Time that was actually planned for walking was planned elsewhere. To end up with the same amount of time for bush walks, the walks in the morning became longer and the ones in the afternoon started earlier. This meant a significantly higher load for the organism with reduced regeneration time at the same time.
Suddenly, it was no longer about having fun, but often about ‘persevering’ – camp life changed noticeably. When suddenly a delegation of the management of EcoTraining appeared in camp, we experienced a special lesson.
According to our impression, the management has no idea what is going on in the camps. Regarding past situations and problems, third parties were always blamed and excuses were found. Only when facts were on the table and the situation was proven crystal clear by the students, the management relent and for a moment.
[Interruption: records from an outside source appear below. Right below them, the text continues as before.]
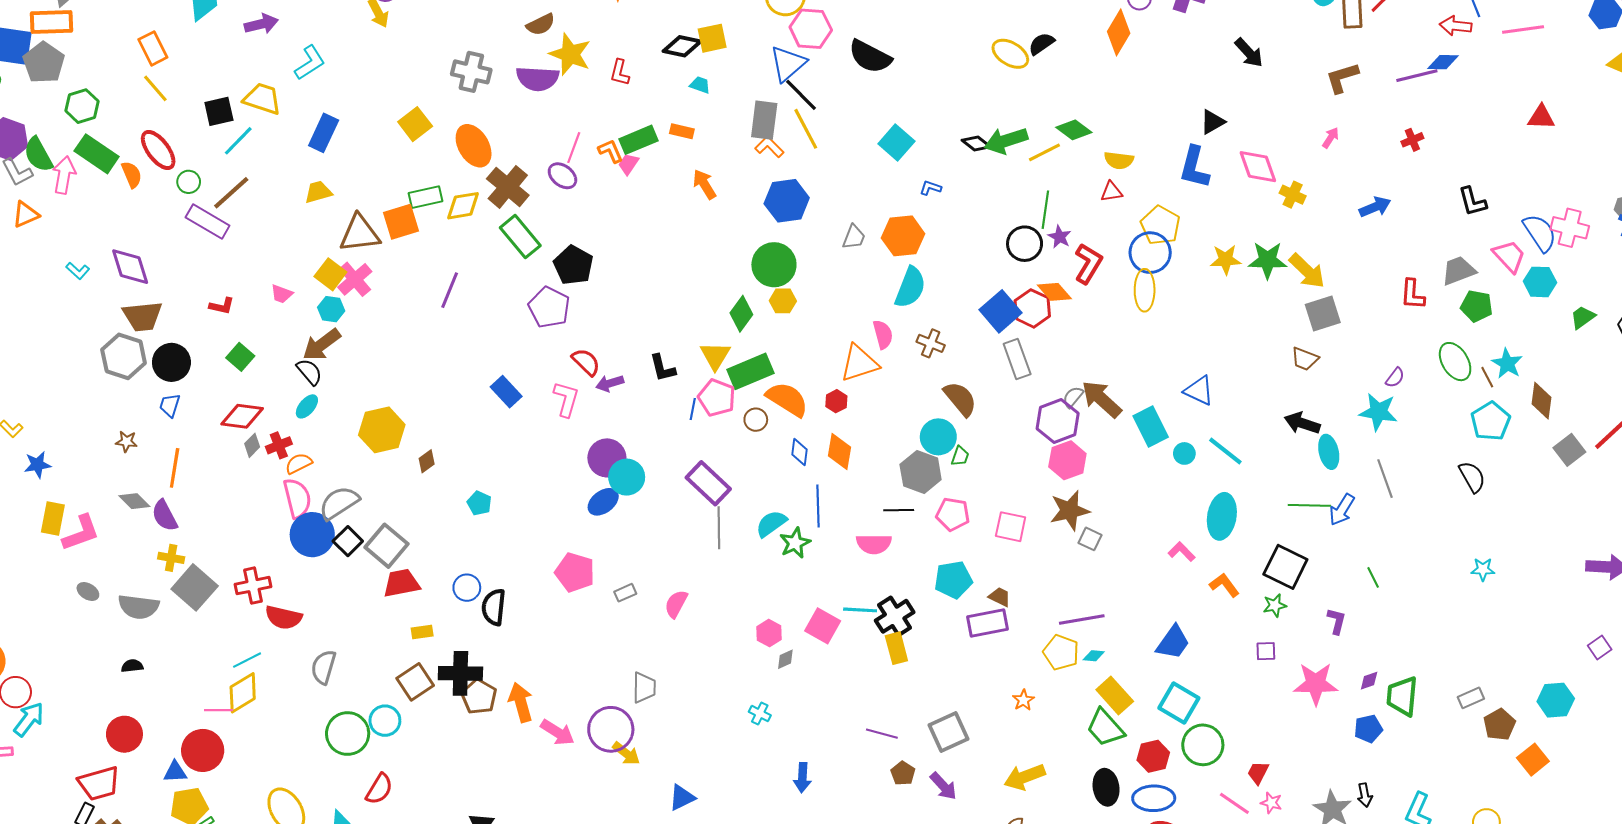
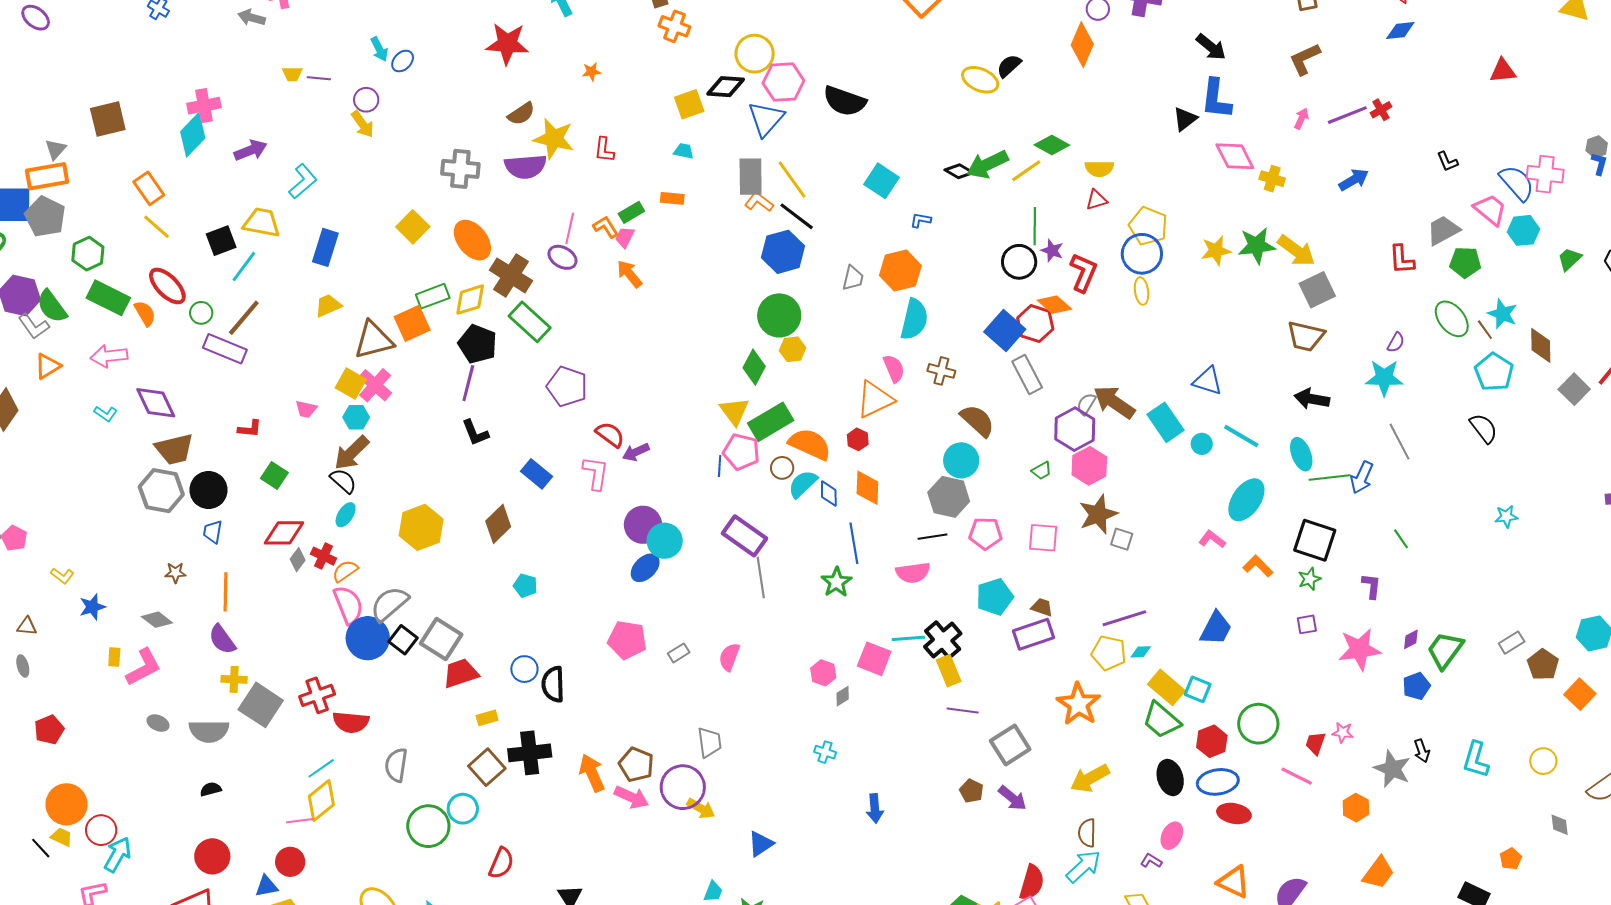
black diamond: (682, 46) -> (726, 87), moved
purple line: (1417, 76) -> (1347, 115), moved
black line: (801, 95) -> (797, 216), moved
green rectangle: (639, 140) -> (631, 212), size x0.7
blue L-shape: (1194, 167) -> (1216, 99), moved
pink arrow: (64, 175) -> (109, 356), moved, turned -99
orange arrow: (704, 184) -> (629, 274), moved
black L-shape: (1472, 202) -> (1447, 162), size x0.7
black pentagon: (573, 265) -> (478, 344), moved
yellow ellipse: (1145, 290) -> (1142, 291), size x0.7
brown trapezoid: (1305, 359) -> (1306, 336), size x1.4
black L-shape: (663, 368) -> (475, 433), moved
red cross: (279, 445) -> (323, 556), turned -35
cyan ellipse: (1329, 452) -> (1301, 454), moved
green trapezoid: (960, 456) -> (1042, 471), moved, turned 50
brown diamond: (427, 461) -> (498, 524), moved, size x1.6
gray diamond: (134, 501) -> (157, 620), moved
cyan ellipse: (1222, 516) -> (1246, 500), turned 33
yellow rectangle: (53, 519) -> (114, 657), size x0.6
cyan semicircle: (771, 524) -> (803, 484), moved
green trapezoid: (1402, 696) -> (1445, 650), turned 39
brown pentagon: (479, 697) -> (636, 765), moved
orange star: (1023, 700) -> (1079, 704), size x2.0
cyan square: (1179, 703) -> (1198, 689), moved, size x0.7
purple line: (882, 734) -> (963, 710), moved
red circle: (203, 750) -> (290, 862), size x0.7
red semicircle: (379, 789) -> (501, 863), moved
pink star: (1271, 803) -> (1343, 732), moved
It seemed they were willing to take some responsibility. At the end of the meeting, promises were personally made by the General Manager about immediate changes that could be charitably classified as ‘in part’ being met by the time our course ended. What had we gotten ourselves into?
The animal experiences remain intense
The bush walks were still an incredibly intense experience. It is an exceptional feeling when you pass a herd of zebras, and they don’t notice you. You take the wind into account and walk quietly enough not to be noticed. When a family of warthogs stands across from you at a proper distance and both groups look at each other motionless for several minutes.
There was that elephant cow with the much too short trunk. She was not a victim of a snare – the trunk is complete and simply very short. In the photo, she looks like a piggy, doesn’t she? The silhouette picture shows one of the special sightings you can have on foot. If you know it’s a leopard, it’s easy, isn’t it?
When we are out there, we are thrilled and the sightings and interactions with the game give us a sense of integration. We fervently hoped that the rest of the situation would somehow relax, and we could return to the feeling of life we had the first week.